I AM SO EXCITED TO HAVE THAT AARON TVEIT TARP DONE!!! I CANNOT WAIT!!!
Such an irony how badly I want this week and next week to be over, but I don't want September to come. September should just get lost. I kind of want time to work backwards somehow. If that can't happen, I wish some things could just stay the way they are. I don't want people disappearing.
I made a pretty nice driving playlist so that I can sing to and from school. It's a good mix of theater songs and some orchestral music. I'm really picky with my music. As a child I liked pop, but now I just want to hear show tunes and orchestras making magic. Anyway, I forgot that I put this song called "Now" by Scott Alan, which totally sums up all the things I'm afraid I might say in the near future. Driving along Commonwealth has never been that emotional. Maybe it's just my hormones acting up, but seriously, that felt really really heavy.

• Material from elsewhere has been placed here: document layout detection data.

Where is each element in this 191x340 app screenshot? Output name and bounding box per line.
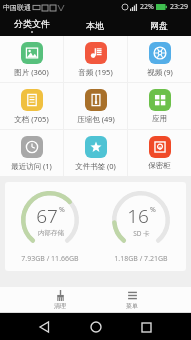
button[interactable]: 清理: [46, 288, 74, 312]
staticText: 23:29: [170, 2, 188, 12]
button[interactable]: 应用: [128, 83, 191, 129]
staticText: 应用: [152, 114, 167, 123]
button[interactable]: 最近访问 (1): [0, 130, 63, 176]
staticText: 内部存储: [38, 229, 64, 237]
staticText: 音频 (195): [78, 67, 113, 77]
staticText: 分类文件: [14, 18, 50, 29]
button[interactable]: 文件书签 (0): [64, 130, 127, 176]
staticText: 1.18GB / 7.21GB: [114, 254, 168, 264]
button[interactable]: Recents: [135, 316, 157, 338]
button[interactable]: 图片 (360): [0, 36, 63, 82]
button[interactable]: 本地: [63, 14, 127, 36]
staticText: 菜单: [126, 302, 138, 310]
button[interactable]: Home: [85, 316, 107, 338]
staticText: 7.93GB / 11.66GB: [21, 254, 79, 264]
staticText: 文件书签 (0): [75, 161, 116, 171]
button[interactable]: 网盘: [127, 14, 191, 36]
staticText: 16: [127, 203, 149, 229]
button[interactable]: 67: [5, 189, 95, 264]
button[interactable]: 音频 (195): [64, 36, 127, 82]
button[interactable]: 视频 (9): [128, 36, 191, 82]
staticText: 最近访问 (1): [11, 161, 52, 171]
button[interactable]: 分类文件: [0, 14, 63, 36]
staticText: 图片 (360): [14, 67, 49, 77]
staticText: 中国联通: [3, 3, 31, 12]
button[interactable]: 压缩包 (49): [64, 83, 127, 129]
staticText: 视频 (9): [147, 67, 173, 77]
staticText: %: [150, 205, 156, 215]
staticText: 清理: [54, 302, 66, 310]
staticText: 本地: [86, 20, 104, 31]
staticText: SD 卡: [133, 229, 150, 238]
button[interactable]: 16: [95, 189, 186, 264]
button[interactable]: 菜单: [118, 288, 146, 312]
staticText: 压缩包 (49): [77, 114, 115, 124]
staticText: 网盘: [150, 20, 168, 31]
button[interactable]: 文档 (705): [0, 83, 63, 129]
staticText: 22%: [140, 2, 154, 12]
button[interactable]: Back: [34, 316, 56, 338]
button[interactable]: 保密柜: [128, 130, 191, 176]
staticText: 文档 (705): [14, 114, 49, 124]
staticText: 67: [36, 203, 58, 229]
staticText: %: [59, 205, 65, 215]
staticText: 保密柜: [148, 161, 171, 170]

I don't know where and how I'm gonna pick up after that. Attachment is a bitch.
In other news, things have just gone from stressful to stressfullest (using poetic license)!! The OAS is being a bitch and I don't even know where to start ranting about that whole ordeal. I've got midterms, reports, projects, and a shitload of readings to deal with. Oh and I have thesis too!! Joel said yesterday that he likes busy people because busy people are the only ones who get things done. I like that.
I had my grad pic taken yesterday, and with the work I'm doing now, graduation better happen! I wish I had Aaron Tveit to cheer me up. Or the man of my dreams, if you know what I mean.
Okay enough.
I'm promising myself that the next blog will be coherent. Wish me luck!